I concerti ben riusciti non si creano da sé, e nemmeno una band di altissima qualità può assicurare da sola un evento degno di questo nome. Dietro a ogni evento vi è il lavoro di professionisti che si interessano a cercare gli artisti e a investire per portarli nella propria città e rendere possibile a tutti di goderne. Abbiamo chiesto così Fabio Paolo Costanza, direttore artistico di Carroponte, di raccontarci i Tinariwen.

Gentilissimo Fabio Paolo Costanza, come hai conosciuto questa band? Li avevamo già ospitati nel 2010, quando c’era l’Arena Civica. Giunti quasi per caso in sostituzione a un altro gruppo, fecero un concerto dall’impatto potentissimo su pubblico e organizzatori. Un’occasione creata e colta al volo rimasta impressa nella memoria di tutti come uno dei più bei concerti mai fatti.

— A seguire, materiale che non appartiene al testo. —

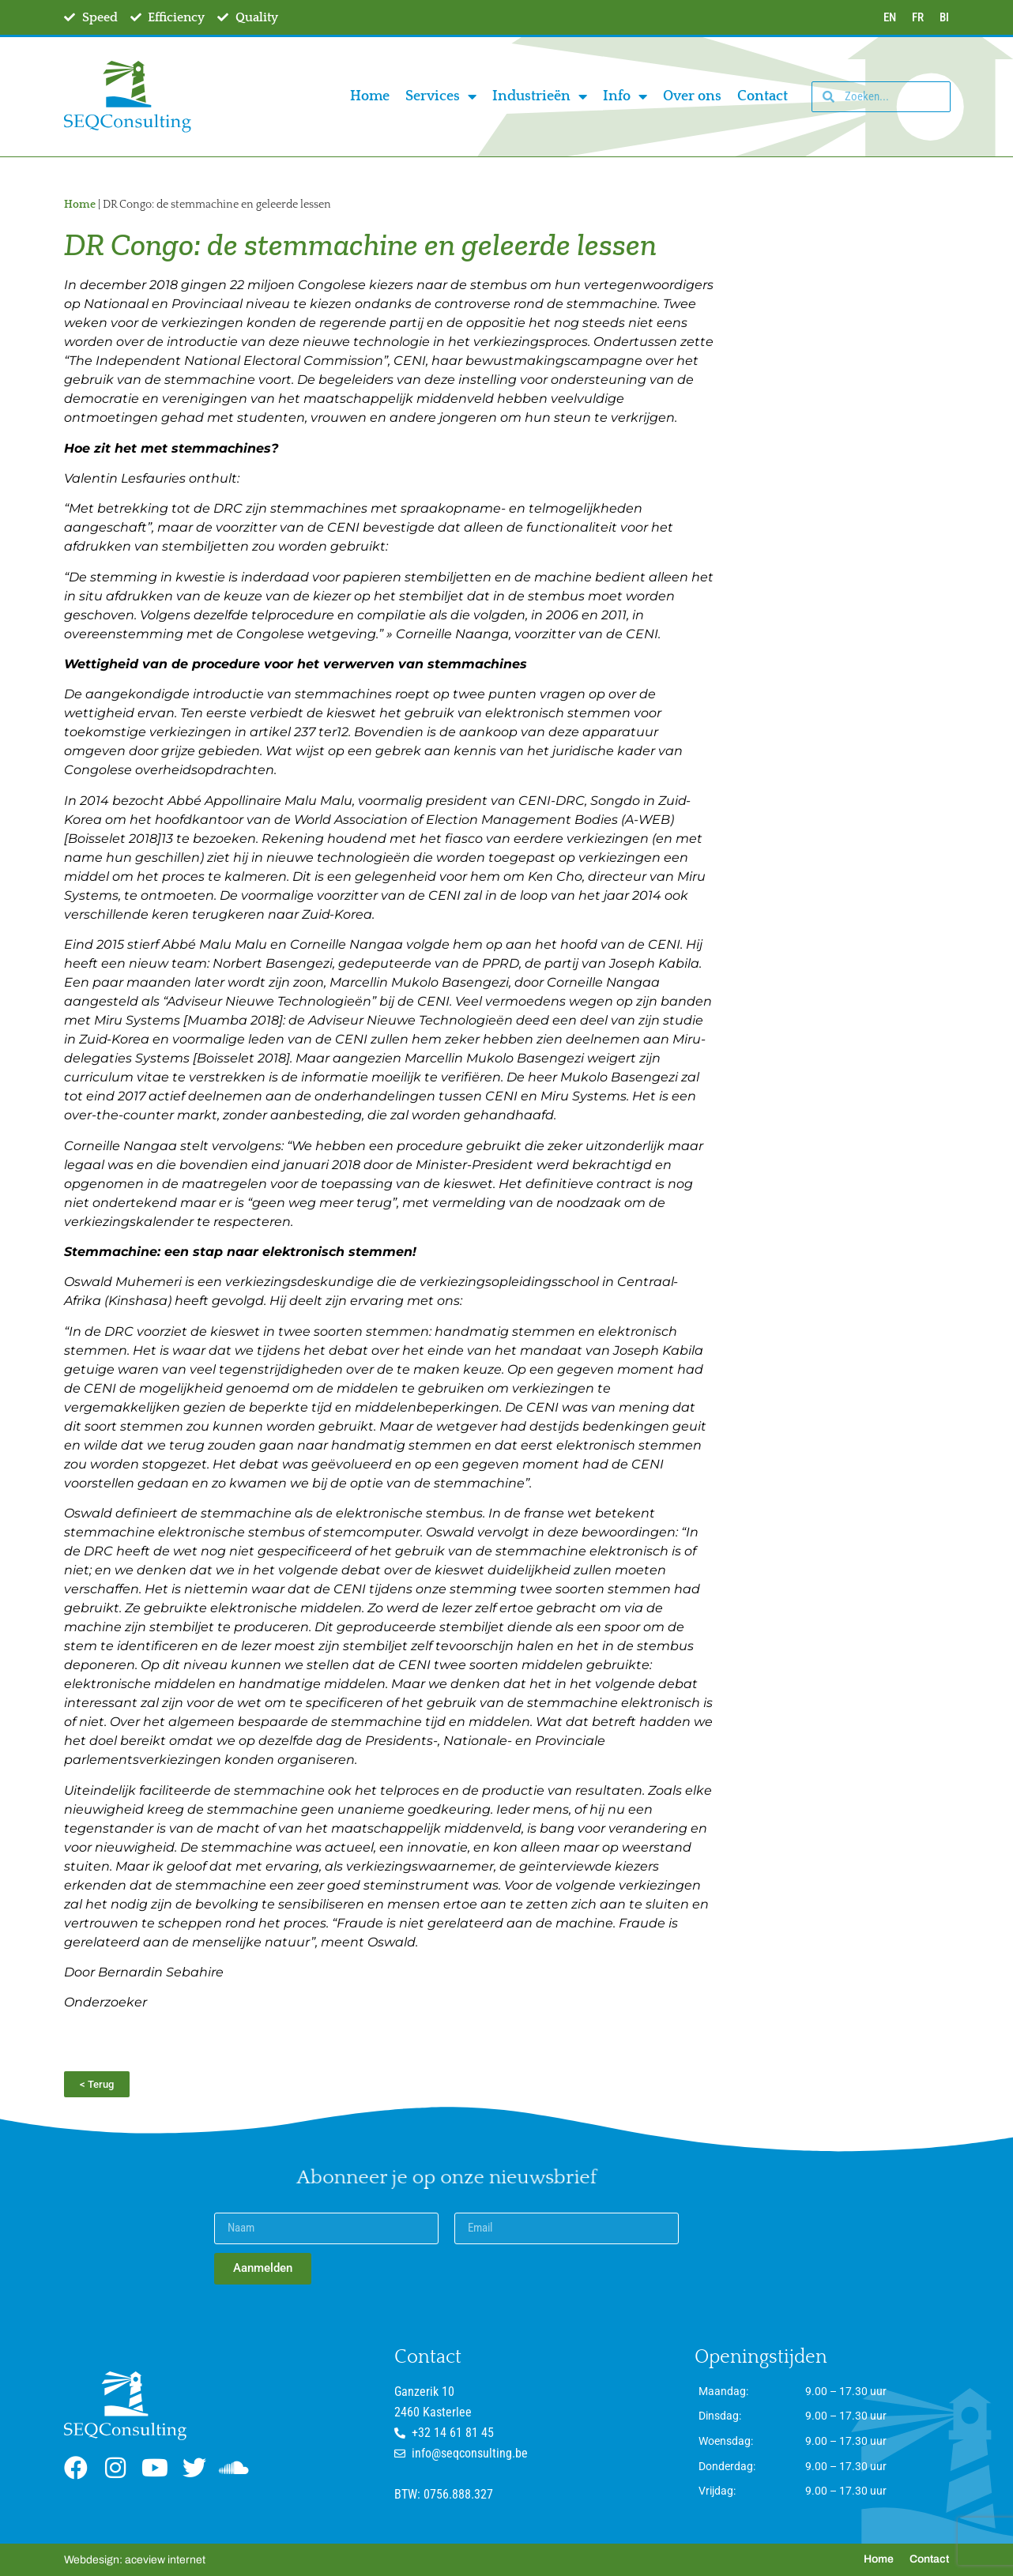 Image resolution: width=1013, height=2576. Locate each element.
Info (625, 96)
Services (440, 96)
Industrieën (539, 96)
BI (944, 17)
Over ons (692, 96)
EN (889, 17)
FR (918, 17)
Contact (762, 96)
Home (370, 96) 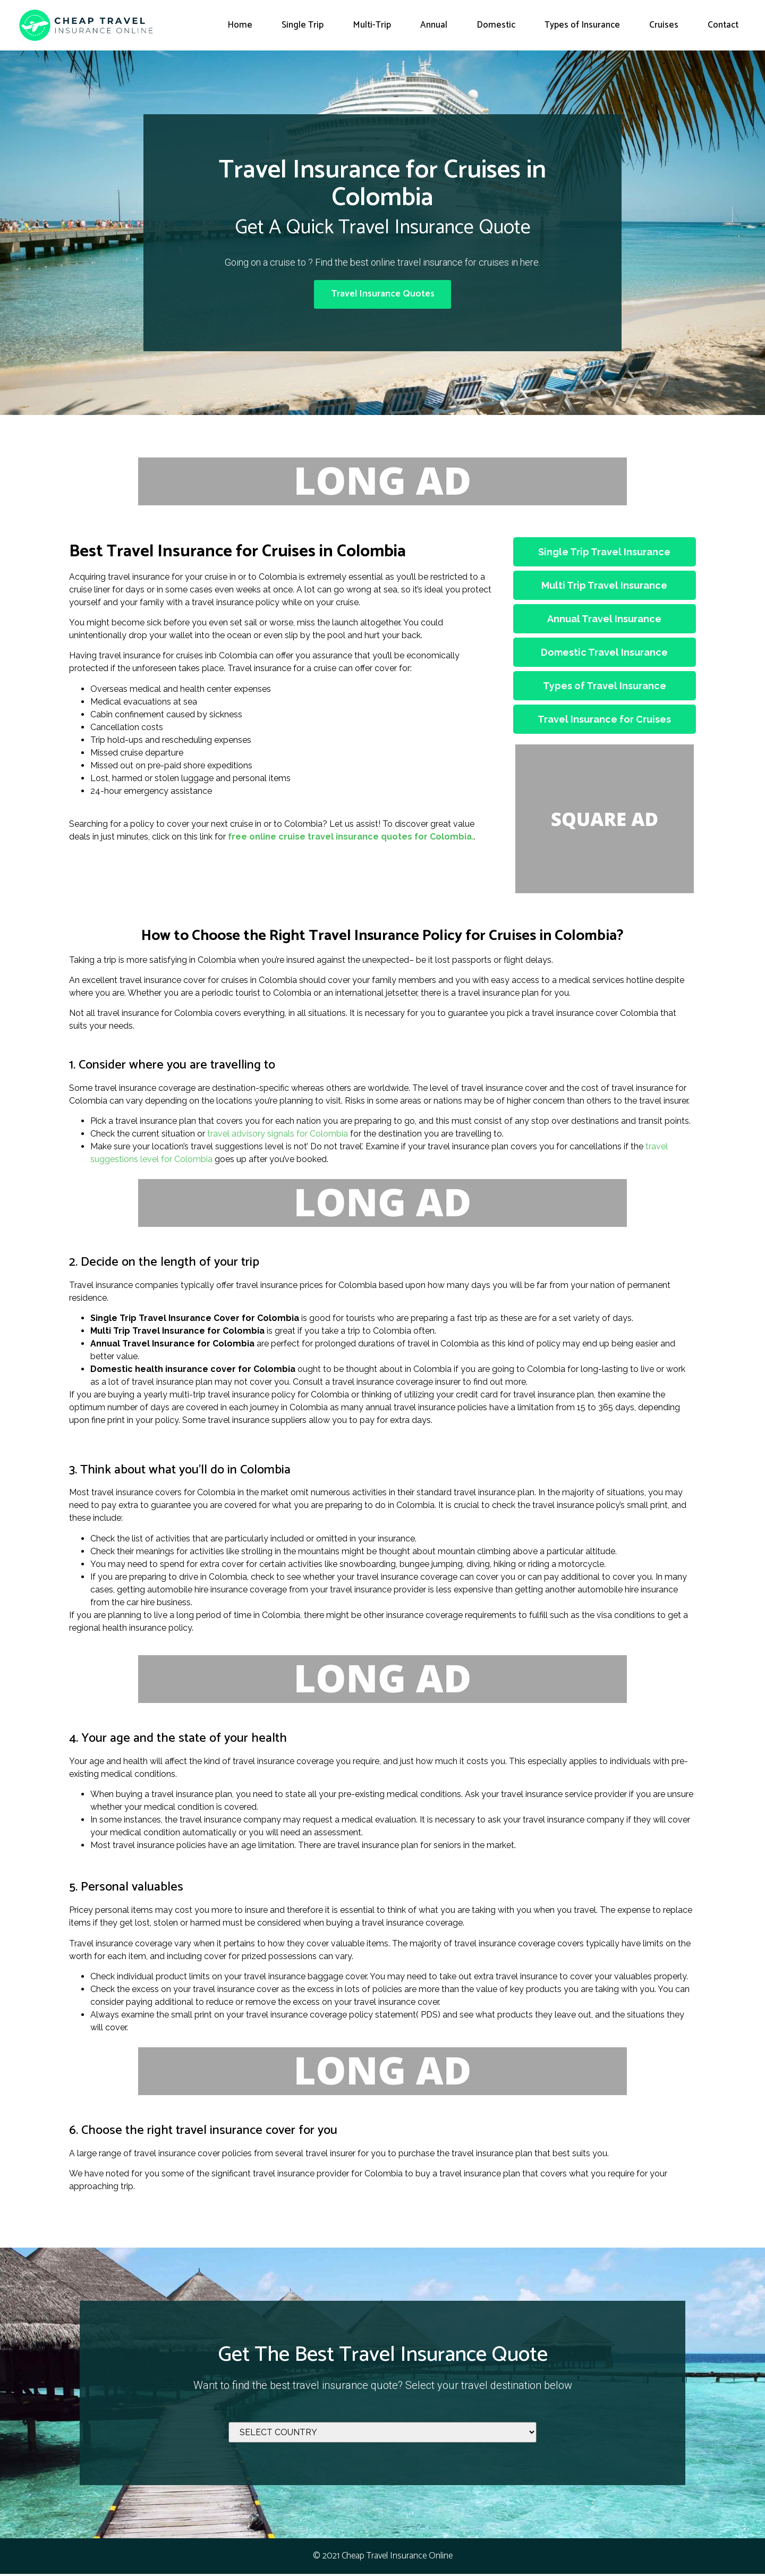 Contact (723, 25)
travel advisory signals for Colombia (277, 1136)
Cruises (663, 25)
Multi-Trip (372, 25)
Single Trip (303, 25)
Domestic (496, 25)
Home (239, 25)
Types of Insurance (582, 25)
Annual (433, 25) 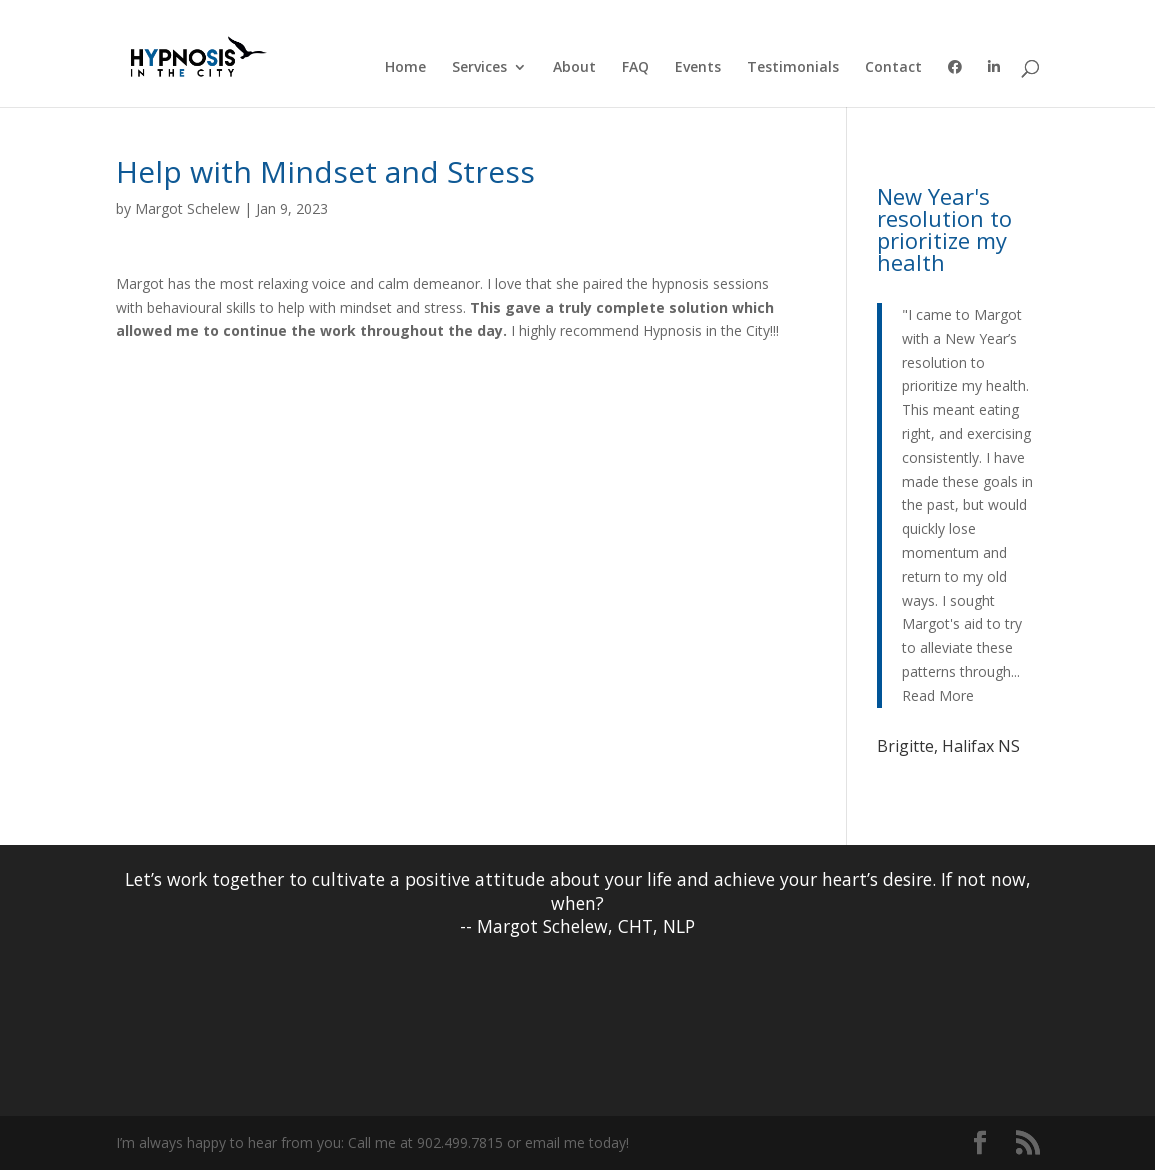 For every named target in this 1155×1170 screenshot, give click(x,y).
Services (479, 68)
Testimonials (793, 68)
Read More (938, 695)
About (574, 68)
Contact (893, 68)
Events (698, 68)
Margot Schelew (187, 208)
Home (405, 68)
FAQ (635, 68) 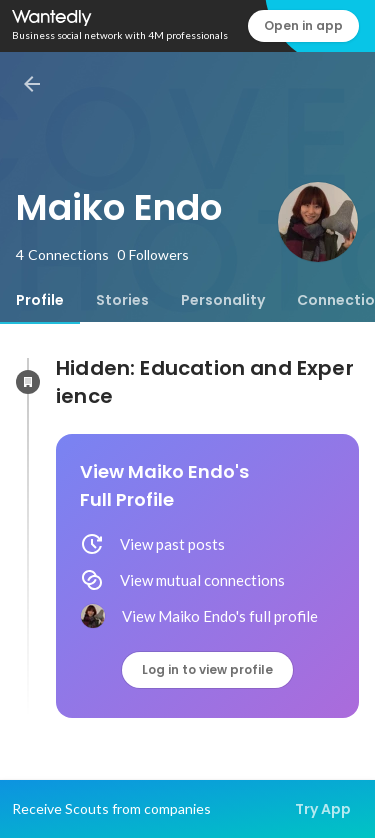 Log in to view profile (207, 669)
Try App (323, 809)
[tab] (40, 300)
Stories (122, 300)
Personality (223, 300)
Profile (40, 300)
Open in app (303, 25) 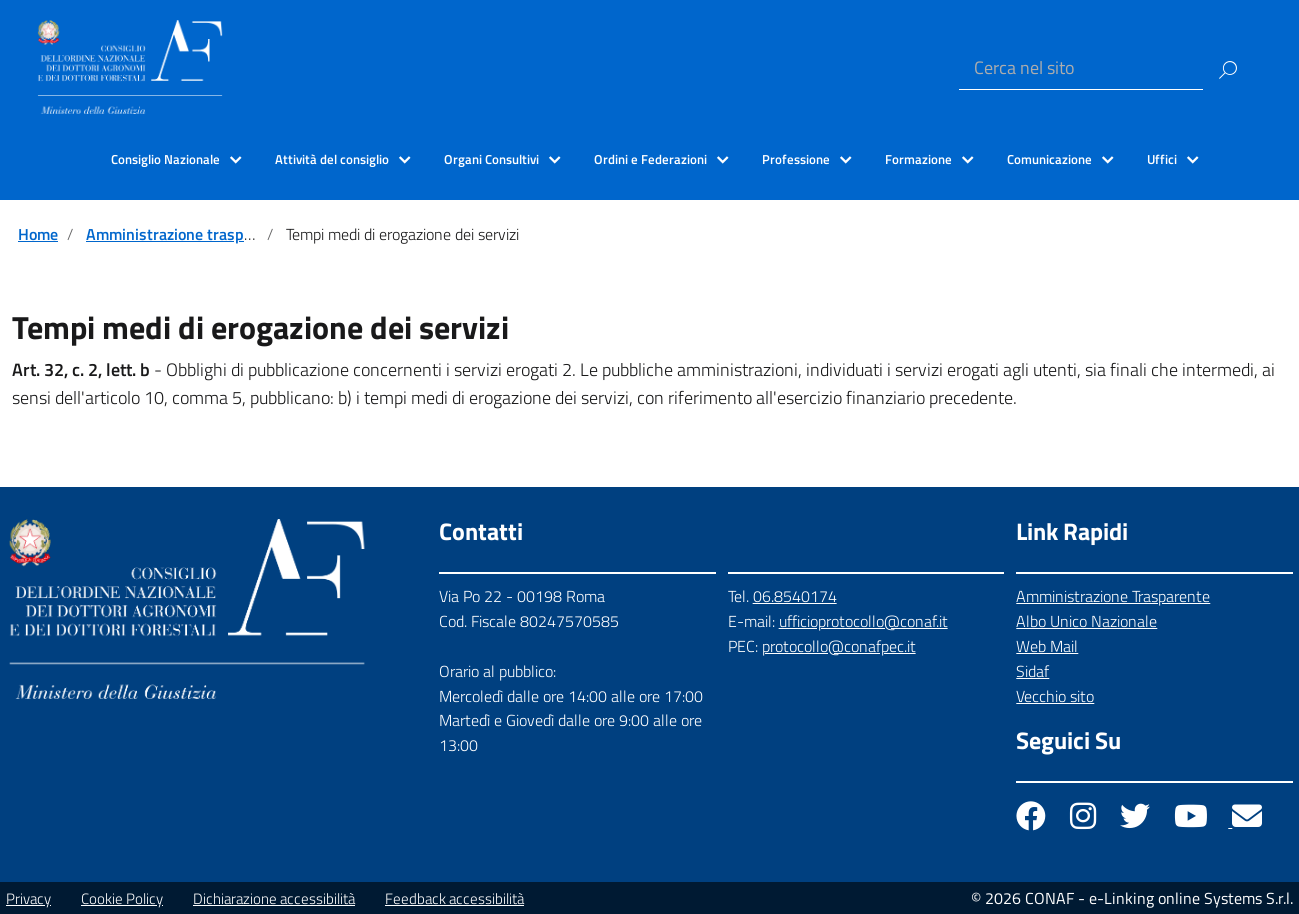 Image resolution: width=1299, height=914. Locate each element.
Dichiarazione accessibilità (274, 898)
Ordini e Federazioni (650, 159)
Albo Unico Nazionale (1086, 621)
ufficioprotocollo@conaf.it (863, 621)
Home (38, 234)
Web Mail (1047, 646)
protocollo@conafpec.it (839, 646)
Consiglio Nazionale (165, 159)
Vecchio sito (1055, 696)
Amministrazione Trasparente (1113, 596)
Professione (796, 159)
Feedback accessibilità (454, 898)
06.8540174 (795, 596)
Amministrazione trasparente (187, 234)
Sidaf (1032, 671)
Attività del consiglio (332, 159)
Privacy (28, 898)
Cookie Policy (122, 898)
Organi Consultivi (491, 159)
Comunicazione (1049, 159)
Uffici (1162, 159)
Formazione (918, 159) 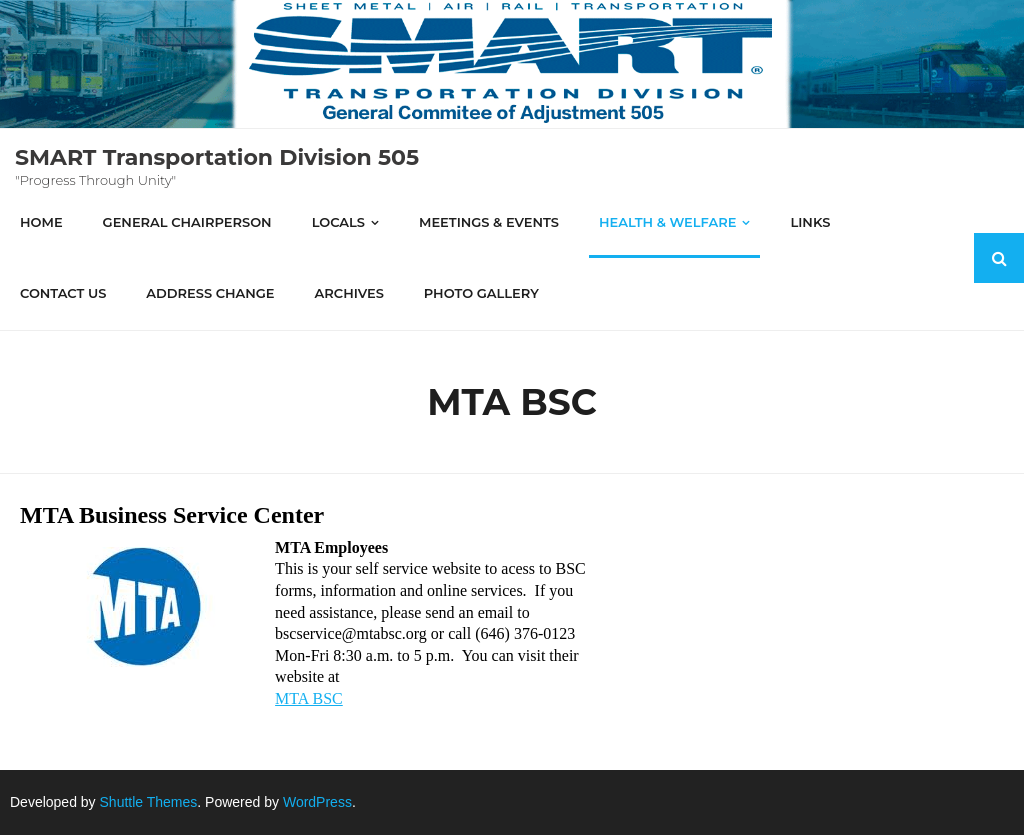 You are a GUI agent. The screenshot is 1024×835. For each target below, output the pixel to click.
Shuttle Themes (149, 802)
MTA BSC (309, 698)
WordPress (317, 802) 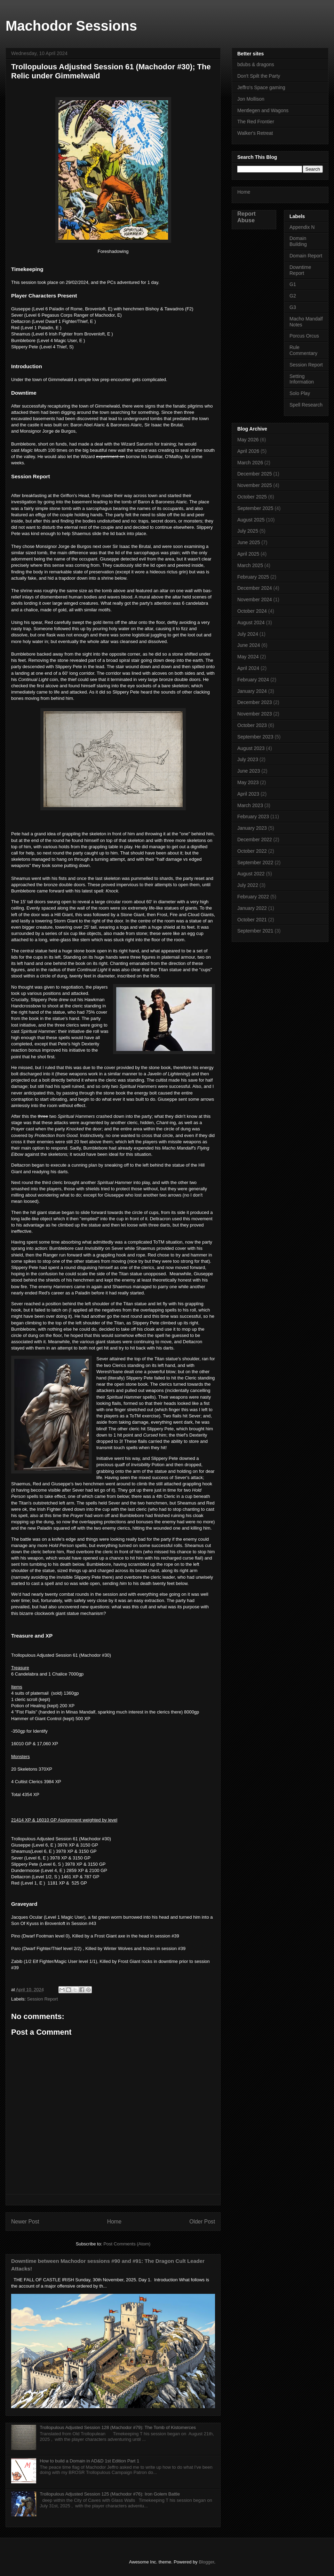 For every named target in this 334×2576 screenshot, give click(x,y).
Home (114, 2222)
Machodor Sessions (71, 25)
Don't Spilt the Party (258, 76)
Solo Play (299, 393)
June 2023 (248, 771)
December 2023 (254, 702)
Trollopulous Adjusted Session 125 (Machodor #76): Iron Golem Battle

Cosa vedi nella loro musica? Personalmente mi piace moltissimo la loro proposta contaminata. Mi ricordano i Doors, che mischiavano attitudini blues a melodie e atmosfere oniriche. Un blues tuareg. Sì, hanno su di me lo stesso effetto ipnotico che avevano i Doors con altri codici.

Fabio Paolo CostanzaCosa portano i Tinariwen al programma artistico di Carroponte? Come dicevo, abbiamo un ricordo importante di loro e del loro concerto, che è quindi un piacere per noi ospitare nuovamente. Carroponte è un gioiello di architettura industriale, è un parco archeologico, una ex fabbrica riqualificata dedicata alla cultura e alle persone che vivono Milano. Lo spazio gestito da Arci Milano è un centro di aggregazione culturale che richiama migliaia di persone ogni anno realizzando da maggio a settembre più di 800 eventi. Cinema, show, cabaret e musica per giovani, esperti e famiglie per una cultura rivolta a tutti. Tinariwen si inseriscono così pienamente della linea editoriale del programma.

Come li ricordi? Li ricordo come persone estremamente riservate e silenziose…tranquilli.

Cosa ti aspetti da loro? La band ha cambiato degli elementi quindi sono molto curioso.

Tinariwen in una frase Blues ipnotico del deserto…è un gruppo della madonna!